A vida deste homem acabaria porém por se modificar desde que entrou para uma metalomecânica, onde permaneceu 14 anos. Foi então que descobriu o mundo que lhe viria a moldar a alma e, quem sabe, se não teria sido a partir daí que, interiorizando o Estatuário do Padre António Vieira, adaptou a ideia da “pedra tosca, bruta, dura, informe (…)” às obras que em ferro haveria de produzir: “(…) aqui desprega, ali arruga, acolá recama”. E um dia voltou à sua terra, onde tinha feito a quarta classe e por ela se ficou, sem qualquer outra formação que não fosse a observação e experiência do trabalho no dia a dia. De novo entre a sua gente, abriu uma oficina de serralharia onde fazia portões e grades de ferro.

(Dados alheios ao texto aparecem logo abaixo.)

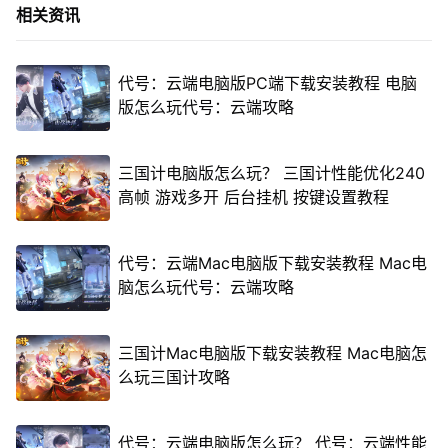
相关资讯
代号：云端电脑版PC端下载安装教程 电脑
版怎么玩代号：云端攻略
三国计电脑版怎么玩？ 三国计性能优化240
高帧 游戏多开 后台挂机 按键设置教程
代号：云端Mac电脑版下载安装教程 Mac电
脑怎么玩代号：云端攻略
三国计Mac电脑版下载安装教程 Mac电脑怎
么玩三国计攻略
代号：云端电脑版怎么玩？ 代号：云端性能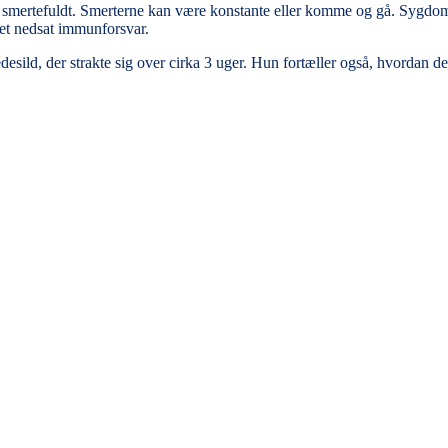
t smertefuldt. Smerterne kan være konstante eller komme og gå.
Sygdomm
r et nedsat immunforsvar.
desild, der strakte sig over cirka 3 uger. Hun fortæller også, hvordan d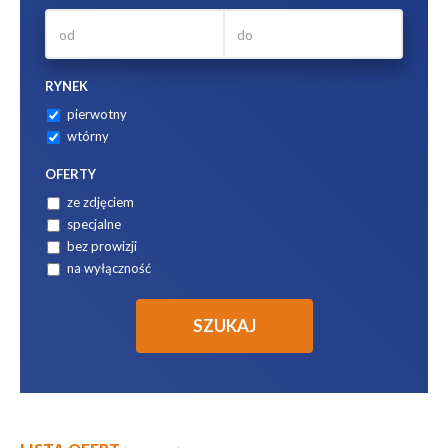
RYNEK
pierwotny
wtórny
OFERTY
ze zdjęciem
specjalne
bez prowizji
na wyłączność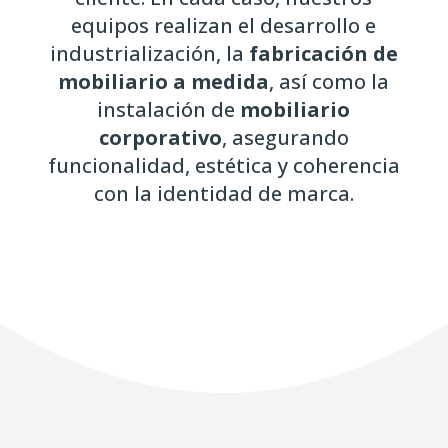
equipos realizan el desarrollo e
industrialización, la
fabricación de
mobiliario a medida
, así como la
instalación de
mobiliario
corporativo
, asegurando
funcionalidad, estética y coherencia
con la identidad de marca.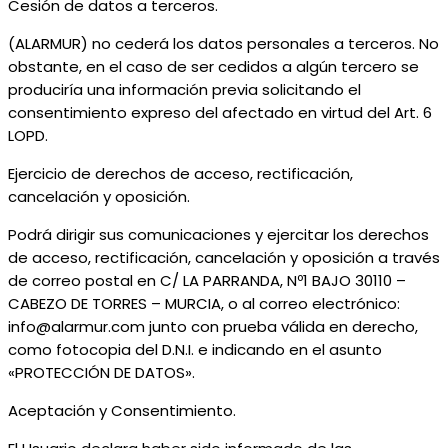
Cesión de datos a terceros.
(ALARMUR) no cederá los datos personales a terceros. No
obstante, en el caso de ser cedidos a algún tercero se
produciría una información previa solicitando el
consentimiento expreso del afectado en virtud del Art. 6
LOPD.
Ejercicio de derechos de acceso, rectificación,
cancelación y oposición.
Podrá dirigir sus comunicaciones y ejercitar los derechos
de acceso, rectificación, cancelación y oposición a través
de correo postal en C/ LA PARRANDA, Nº1 BAJO 30110 –
CABEZO DE TORRES – MURCIA, o al correo electrónico:
info@alarmur.com junto con prueba válida en derecho,
como fotocopia del D.N.I. e indicando en el asunto
«PROTECCIÓN DE DATOS».
Aceptación y Consentimiento.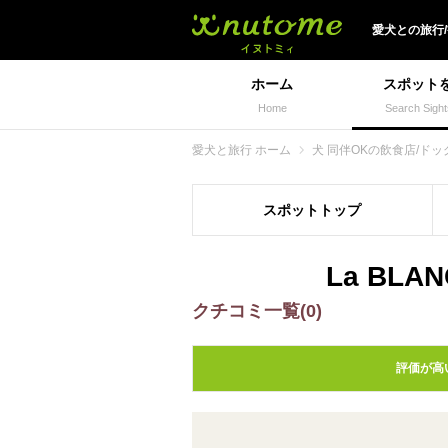
犬と一緒に旅行しよう!
愛犬
との
旅行
ホーム
スポット
Home
Search Sight
愛犬と旅行 ホーム
犬 同伴OKの飲食店/ドッ
スポット
トップ
La BL
クチコミ一覧(0)
評価が高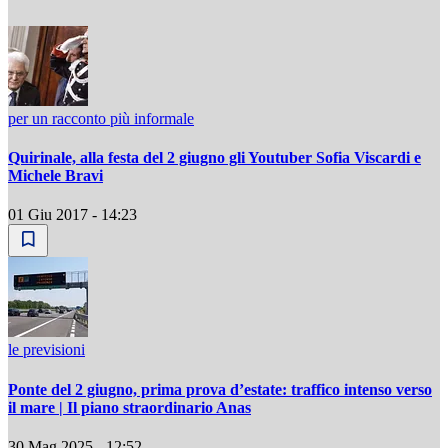
per un racconto più informale
Quirinale, alla festa del 2 giugno gli Youtuber Sofia Viscardi e
Michele Bravi
01 Giu 2017 - 14:23
le previsioni
Ponte del 2 giugno, prima prova d’estate: traffico intenso verso
il mare | Il piano straordinario Anas
30 Mag 2025 - 12:52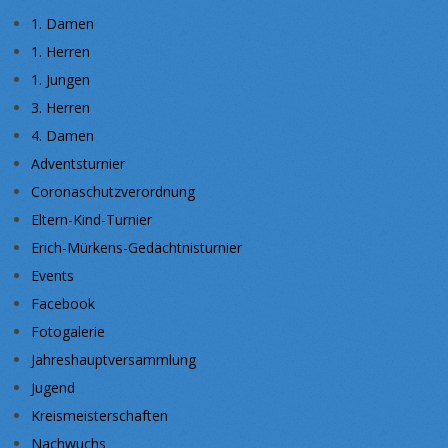
1. Damen
1. Herren
1. Jungen
3. Herren
4. Damen
Adventsturnier
Coronaschutzverordnung
Eltern-Kind-Turnier
Erich-Mürkens-Gedächtnisturnier
Events
Facebook
Fotogalerie
Jahreshauptversammlung
Jugend
Kreismeisterschaften
Nachwuchs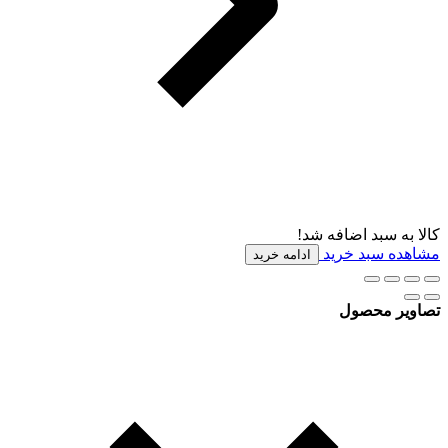
کالا به سبد اضافه شد!
مشاهده سبد خرید
ادامه خرید
تصاویر محصول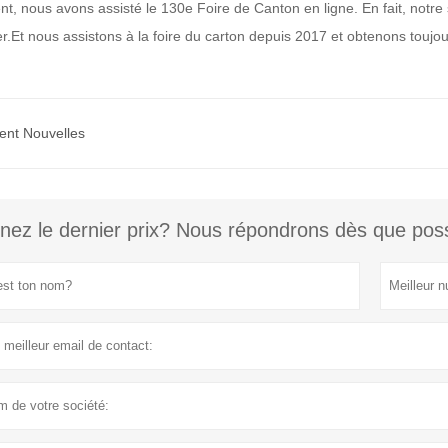
t, nous avons assisté
le 130e
Foire de Canton en ligne. En fait, notr
r.
Et nous assistons à la foire du carton depuis 2017 et obtenons tou
ent Nouvelles
nez le dernier prix? Nous répondrons dès que poss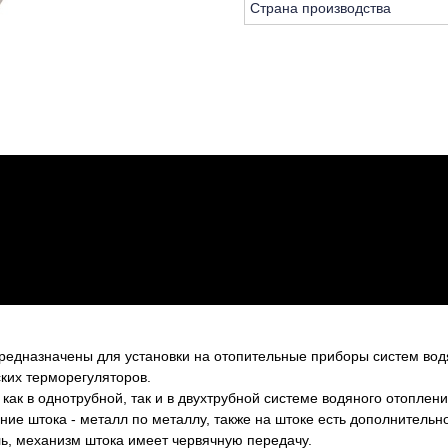
Страна производства
едназначены для установки на отопительные приборы систем водя
ких терморегуляторов.
ак в однотрубной, так и в двухтрубной системе водяного отоплен
ние штока - металл по металлу, также на штоке есть дополнительн
, механизм штока имеет червячную передачу.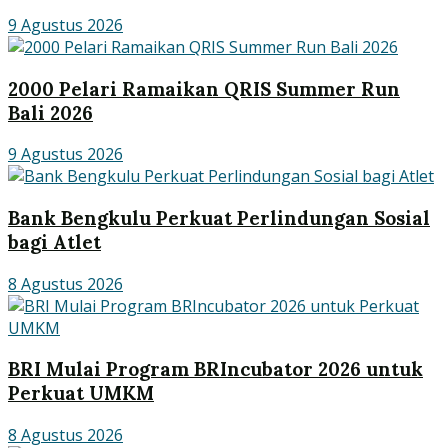
9 Agustus 2026
2000 Pelari Ramaikan QRIS Summer Run
Bali 2026
9 Agustus 2026
Bank Bengkulu Perkuat Perlindungan Sosial
bagi Atlet
8 Agustus 2026
BRI Mulai Program BRIncubator 2026 untuk
Perkuat UMKM
8 Agustus 2026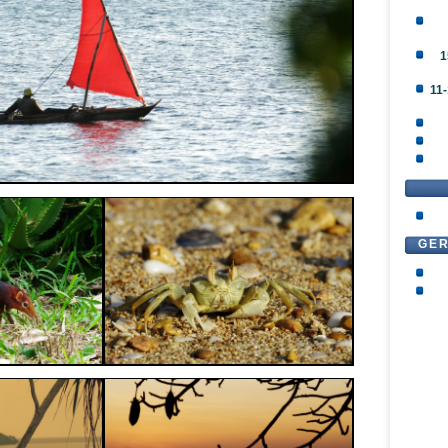
1
11-
GE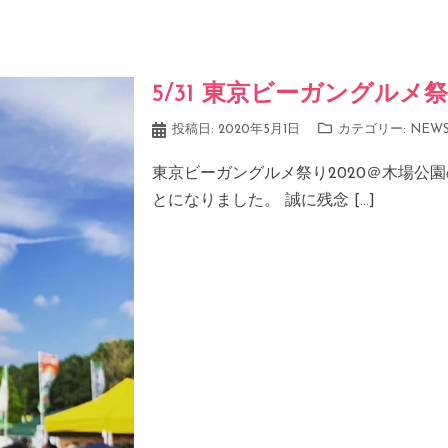
5/31 東京ビーガングルメ
投稿日:
2020年5月1日
カテゴリー:
NEW
東京ビーガングルメ祭り2020＠木場公
とになりました。 誠に残念 […]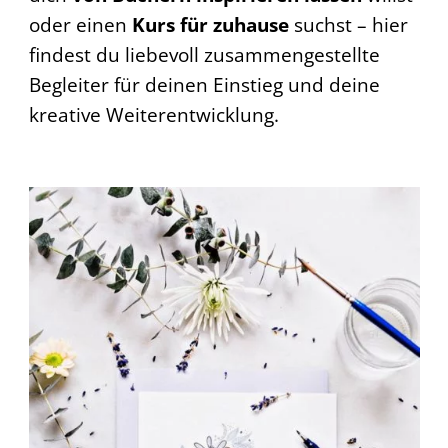
oder einen
Kurs für zuhause
suchst – hier
findest du liebevoll zusammengestellte
Begleiter für deinen Einstieg und deine
kreative Weiterentwicklung.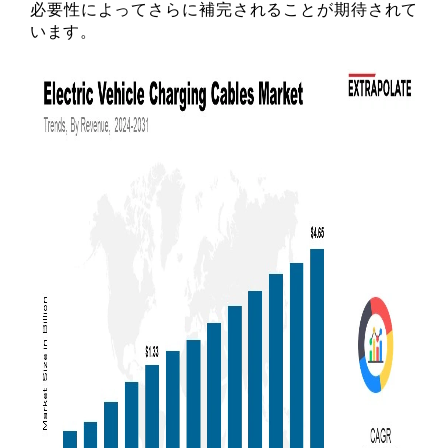
必要性によってさらに補完されることが期待されて
います。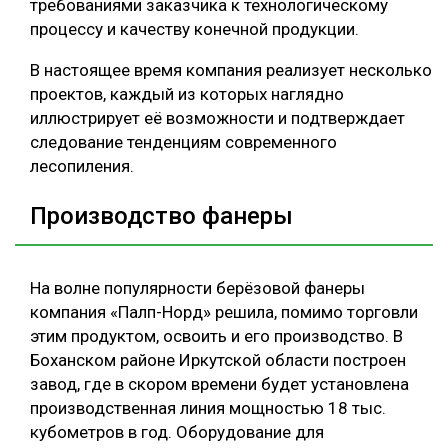
требованиями заказчика к технологическому
процессу и качеству конечной продукции.
В настоящее время компания реализует несколько
проектов, каждый из которых наглядно
иллюстрирует её возможности и подтверждает
следование тенденциям современного
лесопиления.
Производство фанеры
На волне популярности берёзовой фанеры
компания «Палп-Норд» решила, помимо торговли
этим продуктом, освоить и его производство. В
Боханском районе Иркутской области построен
завод, где в скором времени будет установлена
производственная линия мощностью 18 тыс.
кубометров в год. Оборудование для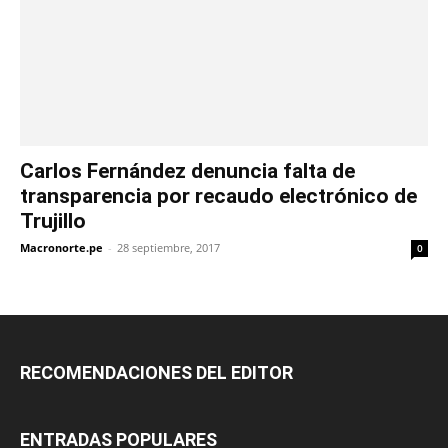
Carlos Fernández denuncia falta de
transparencia por recaudo electrónico de
Trujillo
Macronorte.pe
-
28 septiembre, 2017
0
RECOMENDACIONES DEL EDITOR
ENTRADAS POPULARES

Mas isso era pouco expressivo para ele em termos da arte que o seduzia. E partiu para este outro mundo de engenho, e deu largas à imaginação e fez nascer estoutras preciosidades escultóricas. De tudo um pouco, sem imaginarmos o porquê, pois tal como conta, é o material de que dispõe que lhe dita a peça a fazer, então sim já desenhado na memória. É quando a executa!- “Se copiasse as peças era fácil reproduzir, o difícil é imaginá-las a partir do aproveitamento de materiais antigos e de múltiplos desperdícios, onde entram desde as peças de automóveis às molas de tração animal, passando pelas fechaduras, ferrolhos, aldrabas, dobradiças, panelas, bocados de chapa dos mais variados, cavilhas, rolamentos, engaços e forquilhas, enxadas, pás, cordões de arame, tudo faz parte dos materiais que reutilizo para dar vida às minhas obras”. E é na sequência deste testemunho do António Manuel, como diz ser conhecido e gosta de ser chamado, que confirmamos de onde provieram os deslumbrantes trabalhos que nos levaram a encontrar naquele stand, Fernando Pessoa, D. Quixote, Camões, Santo António, diversos Cristos, o Mocho da Sabedoria, a Justiça, enfim, um mundo de encantar. Quisemos saber dos fogos que aconteceram naquele terrível ano que fustigaram o seu concelho e se também ele foi atingido. Conseguiu salvar a sua casa com muita sorte e talvez por milagre. Mas o resto, as árvores, os arrumos e outros haveres tiveram o mesmo destino que o dos outros habitantes daquela sua aldeia que o viu nascer. E concluiu: – “Para além da casa, ficou-me a vontade de viver, uma vontade que me alimenta a alma, toda ela direcionada para a arte que vou expondo quando convidado a participar em exposições desta natureza ou quando a encaminho para a minha loja na vila”.